→ **Task instructions**:
Every line in the data below from the one containing "ここ数年アイズフロンティア福袋" down to the one containing "2026 8 rugpjūčio", both included, must be retyped exactly; no other line is to appear.
BEGIN Data provided
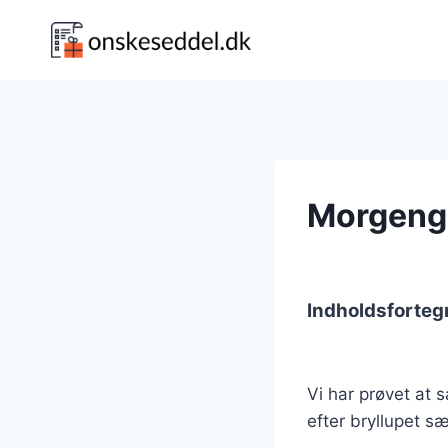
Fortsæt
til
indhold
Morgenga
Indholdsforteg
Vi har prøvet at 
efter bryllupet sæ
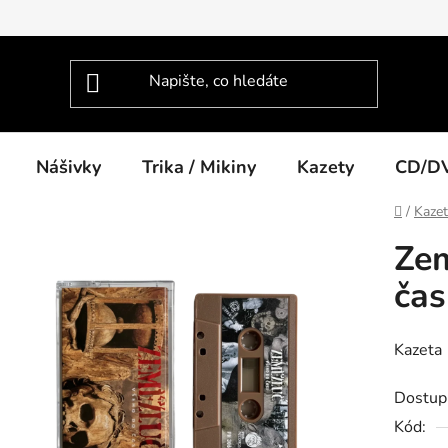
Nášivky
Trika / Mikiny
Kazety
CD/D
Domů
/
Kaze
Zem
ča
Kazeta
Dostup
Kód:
END Data provided
BEGIN Data provided
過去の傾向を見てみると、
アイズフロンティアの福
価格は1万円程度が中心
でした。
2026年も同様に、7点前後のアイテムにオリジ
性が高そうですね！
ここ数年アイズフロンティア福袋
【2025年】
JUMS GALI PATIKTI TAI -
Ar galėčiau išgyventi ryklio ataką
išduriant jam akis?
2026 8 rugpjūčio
END Data provided
→ **Answer box**:
ここ数年アイズフロンティア福袋
【2025年】
JUMS GALI PATIKTI TAI -
Ar galėčiau išgyventi ryklio ataką
išduriant jam akis?
2026 8 rugpjūčio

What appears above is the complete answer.